§ **About this task**
Return exactly the lines below, starting with the one that has "Rektor ITS Prof Dr (HC) Ir Bambang" and going on through the one that has "memperkuat peran mahasiswa di masyarakat.".

▬▬▬▬▬▬

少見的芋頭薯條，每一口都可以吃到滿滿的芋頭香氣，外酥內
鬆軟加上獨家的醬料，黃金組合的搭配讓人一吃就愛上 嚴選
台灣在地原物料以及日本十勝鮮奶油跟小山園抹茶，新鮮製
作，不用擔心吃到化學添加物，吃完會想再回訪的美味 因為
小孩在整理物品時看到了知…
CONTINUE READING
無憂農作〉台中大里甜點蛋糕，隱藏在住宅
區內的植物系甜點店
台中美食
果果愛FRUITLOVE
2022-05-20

▬▬▬▬▬▬

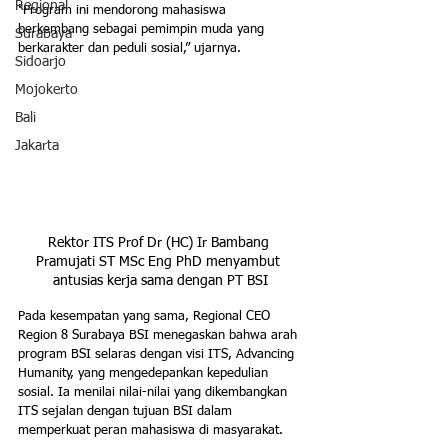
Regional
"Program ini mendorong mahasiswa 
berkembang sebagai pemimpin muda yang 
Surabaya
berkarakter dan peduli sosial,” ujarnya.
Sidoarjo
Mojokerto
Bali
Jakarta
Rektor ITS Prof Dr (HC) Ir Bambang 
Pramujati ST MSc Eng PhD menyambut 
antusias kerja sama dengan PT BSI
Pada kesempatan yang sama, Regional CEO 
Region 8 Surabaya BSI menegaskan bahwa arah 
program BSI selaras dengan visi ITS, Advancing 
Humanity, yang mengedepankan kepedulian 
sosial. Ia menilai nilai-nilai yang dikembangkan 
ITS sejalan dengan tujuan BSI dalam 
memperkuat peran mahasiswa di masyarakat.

▬▬▬▬▬▬

§ **Exercise answer**
Rektor ITS Prof Dr (HC) Ir Bambang 
Pramujati ST MSc Eng PhD menyambut 
antusias kerja sama dengan PT BSI
Pada kesempatan yang sama, Regional CEO 
Region 8 Surabaya BSI menegaskan bahwa arah 
program BSI selaras dengan visi ITS, Advancing 
Humanity, yang mengedepankan kepedulian 
sosial. Ia menilai nilai-nilai yang dikembangkan 
ITS sejalan dengan tujuan BSI dalam 
memperkuat peran mahasiswa di masyarakat.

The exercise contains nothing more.